**Work request**
Apart from the pictures, reproduce the data below exactly as it stands.

··· Provided entries

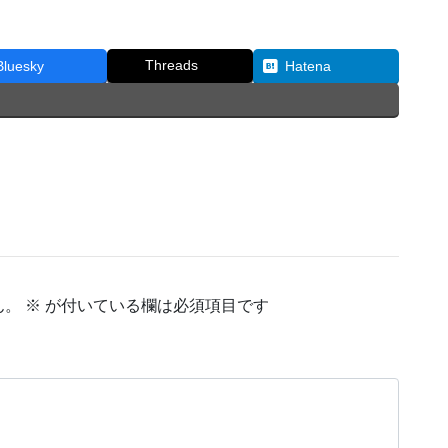
Threads
Bluesky
Hatena
ん。
※
が付いている欄は必須項目です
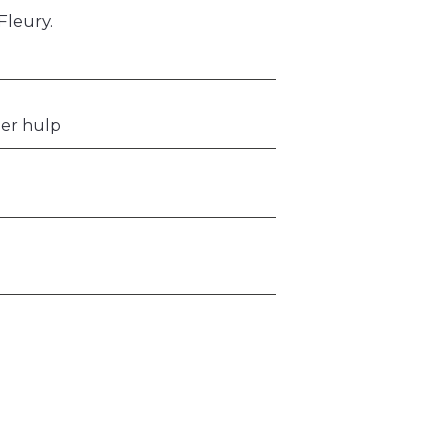
Fleury.
der hulp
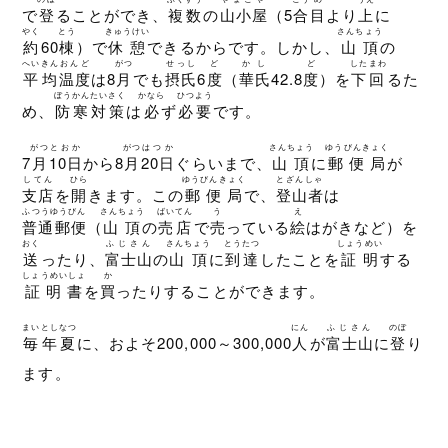
で
登
ることができ、
複数
の
山小屋
（5
合
目
より
上
に
やく
とう
きゅうけい
さんちょう
約
60
棟
）で
休憩
できるからです。しかし、
山頂
の
へいきん
おんど
がつ
せっし
ど
かし
ど
したまわ
平均
温度
は8
月
でも
摂氏
6
度
（
華氏
42.8
度
）を
下回
るた
ぼうかん
たいさく
かなら
ひつよう
め、
防寒
対策
は
必
ず
必要
です。
がつ
とおか
がつ
はつか
さんちょう
ゆうびんきょく
7
月
10日
から8
月
20日
ぐらいまで、
山頂
に
郵便局
が
してん
ひら
ゆうびんきょく
とざんしゃ
支店
を
開
きます。この
郵便局
で、
登山者
は
ふつうゆうびん
さんちょう
ばいてん
う
え
普通郵便
（
山頂
の
売店
で
売
っている
絵
はがきなど）を
おく
ふじさん
さんちょう
とうたつ
しょうめい
送
ったり、
富士山
の
山頂
に
到達
したことを
証明
する
しょうめいしょ
か
証明書
を
買
ったりすることができます。
まいとし
なつ
にん
ふじさん
のぼ
毎年
夏
に、およそ200,000～300,000
人
が
富士山
に
登
り
ます。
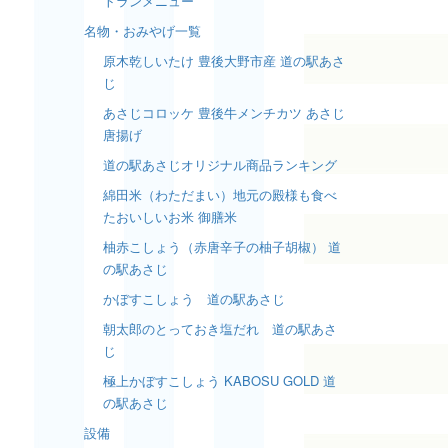
トランメニュー
名物・おみやげ一覧
原木乾しいたけ 豊後大野市産 道の駅あさ
じ
あさじコロッケ 豊後牛メンチカツ あさじ
唐揚げ
道の駅あさじオリジナル商品ランキング
綿田米（わただまい）地元の殿様も食べ
たおいしいお米 御膳米
柚赤こしょう（赤唐辛子の柚子胡椒） 道
の駅あさじ
かぼすこしょう 道の駅あさじ
朝太郎のとっておき塩だれ 道の駅あさ
じ
極上かぼすこしょう KABOSU GOLD 道
の駅あさじ
設備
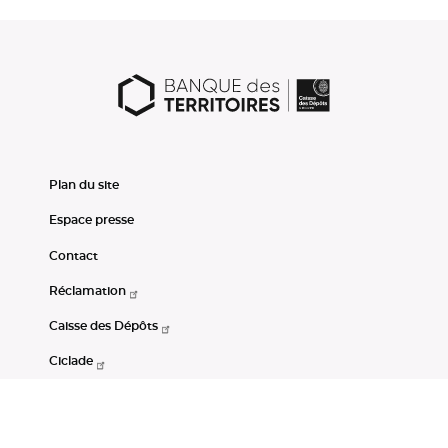
Plan du site
Espace presse
Contact
Réclamation
Caisse des Dépôts
Ciclade
CDC-Net
Consignations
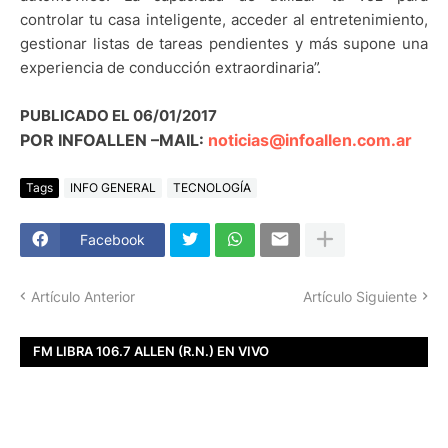
controlar tu casa inteligente, acceder al entretenimiento,
gestionar listas de tareas pendientes y más supone una
experiencia de conducción extraordinaria”.
PUBLICADO EL 06/01/2017
POR INFOALLEN –MAIL:
noticias@infoallen.com.ar
Tags
INFO GENERAL
TECNOLOGÍA
Facebook
Artículo Anterior
Artículo Siguiente
FM LIBRA 106.7 ALLEN (R.N.) EN VIVO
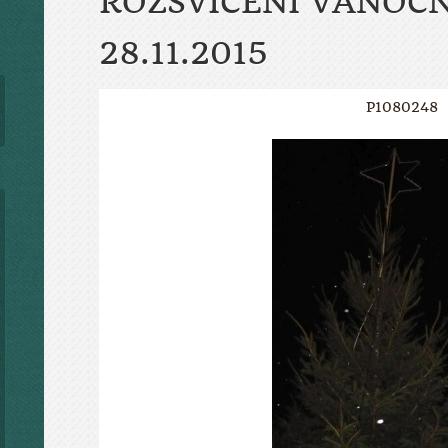
ROZSVÍCENÍ VÁNOČ
28.11.2015
P1080248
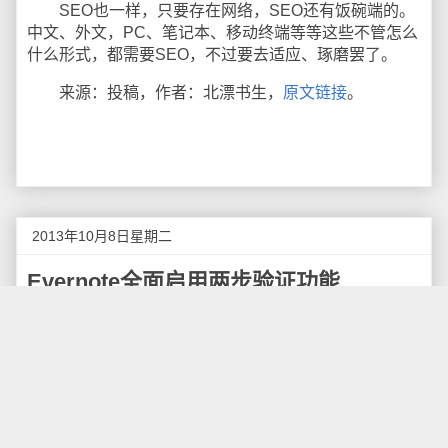
SEO也一样，只要存在网络，SEO还有饭碗端的。
中文、外文，PC、笔记本、移动终端等等这些不管怎么
什么形式，都需要SEO，不过要去适应、琢磨罢了。
来源：投稿，作者：北漂书生，
原文链接
。
2013年10月8日星期二
Evernote全面启用两步验证功能
据Evernote官方博客
报道
，Evernote以及中文版印
象笔记的两步验证功能目前已经对所有免费用户开放
了，早先该功能
只对付费用户开放
。
两步验证，也被称为双因素身份验证，可以为用户
的帐户增加一道安全防线，当此功能开启后，用户除了
提供用户名及密码之外，还需要一个手机验证码来登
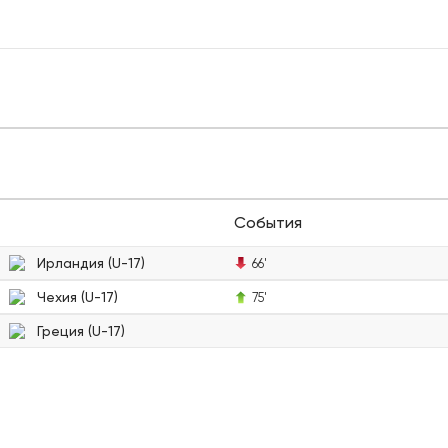
События
Ирландия (U-17)
66'
Чехия (U-17)
75'
Греция (U-17)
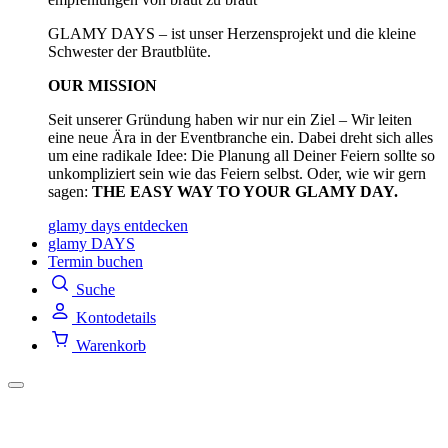
GLAMY DAYS – ist unser Herzensprojekt und die kleine
Schwester der Brautblüte.
OUR MISSION
Seit unserer Gründung haben wir nur ein Ziel – Wir leiten
eine neue Ära in der Eventbranche ein. Dabei dreht sich alles
um eine radikale Idee: Die Planung all Deiner Feiern sollte so
unkompliziert sein wie das Feiern selbst. Oder, wie wir gern
sagen:
THE EASY WAY TO YOUR GLAMY DAY.
glamy days entdecken
glamy DAYS
Termin buchen
Suche
Kontodetails
Warenkorb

······

**Task answer**
Threads
Bluesky
Hatena
ん。
※
が付いている欄は必須項目です
Fleury.
der hulp
で
登
ることができ、
複数
の
山小屋
（5
合
目
より
上
に
やく
とう
きゅうけい
さんちょう
約
60
棟
）で
休憩
できるからです。しかし、
山頂
の
へいきん
おんど
がつ
せっし
ど
かし
ど
したまわ
平均
温度
は8
月
でも
摂氏
6
度
（
華氏
42.8
度
）を
下回
るた
ぼうかん
たいさく
かなら
ひつよう
め、
防寒
対策
は
必
ず
必要
です。
がつ
とおか
がつ
はつか
さんちょう
ゆうびんきょく
7
月
10日
から8
月
20日
ぐらいまで、
山頂
に
郵便局
が
してん
ひら
ゆうびんきょく
とざんしゃ
支店
を
開
きます。この
郵便局
で、
登山者
は
ふつうゆうびん
さんちょう
ばいてん
う
え
普通郵便
（
山頂
の
売店
で
売
っている
絵
はがきなど）を
おく
ふじさん
さんちょう
とうたつ
しょうめい
送
ったり、
富士山
の
山頂
に
到達
したことを
証明
する
しょうめいしょ
か
証明書
を
買
ったりすることができます。
まいとし
なつ
にん
ふじさん
のぼ
毎年
夏
に、およそ200,000～300,000
人
が
富士山
に
登
り
ます。
トランメニュー
名物・おみやげ一覧
原木乾しいたけ 豊後大野市産 道の駅あさ
じ
あさじコロッケ 豊後牛メンチカツ あさじ
唐揚げ
道の駅あさじオリジナル商品ランキング
綿田米（わただまい）地元の殿様も食べ
たおいしいお米 御膳米
柚赤こしょう（赤唐辛子の柚子胡椒） 道
の駅あさじ
かぼすこしょう 道の駅あさじ
朝太郎のとっておき塩だれ 道の駅あさ
じ
極上かぼすこしょう KABOSU GOLD 道
の駅あさじ
設備
Plan du site
Espace presse
Contact
Réclamation
Caisse des Dépôts
Ciclade
CDC-Net
Consignations
controlar tu casa inteligente, acceder al entretenimiento,
gestionar listas de tareas pendientes y más supone una
experiencia de conducción extraordinaria”.
PUBLICADO EL 06/01/2017
POR INFOALLEN –MAIL:
noticias@infoallen.com.ar
Tags
INFO GENERAL
TECNOLOGÍA
Facebook
Artículo Anterior
Artículo Siguiente
FM LIBRA 106.7 ALLEN (R.N.) EN VIVO
ROZSVÍCENÍ VÁNOČ
28.11.2015
P1080248
SEO也一样，只要存在网络，SEO还有饭碗端的。
中文、外文，PC、笔记本、移动终端等等这些不管怎么
什么形式，都需要SEO，不过要去适应、琢磨罢了。
来源：投稿，作者：北漂书生，
原文链接
。
2013年10月8日星期二
Evernote全面启用两步验证功能
据Evernote官方博客
报道
，Evernote以及中文版印
象笔记的两步验证功能目前已经对所有免费用户开放
了，早先该功能
只对付费用户开放
。
两步验证，也被称为双因素身份验证，可以为用户
的帐户增加一道安全防线，当此功能开启后，用户除了
提供用户名及密码之外，还需要一个手机验证码来登
События
Ирландия (U-17)
66'
Чехия (U-17)
75'
Греция (U-17)
GLAMY DAYS – ist unser Herzensprojekt und die kleine
Schwester der Brautblüte.
OUR MISSION
Seit unserer Gründung haben wir nur ein Ziel – Wir leiten
eine neue Ära in der Eventbranche ein. Dabei dreht sich alles
um eine radikale Idee: Die Planung all Deiner Feiern sollte so
unkompliziert sein wie das Feiern selbst. Oder, wie wir gern
sagen:
THE EASY WAY TO YOUR GLAMY DAY.
glamy days entdecken
glamy DAYS
Termin buchen
Suche
Kontodetails
Warenkorb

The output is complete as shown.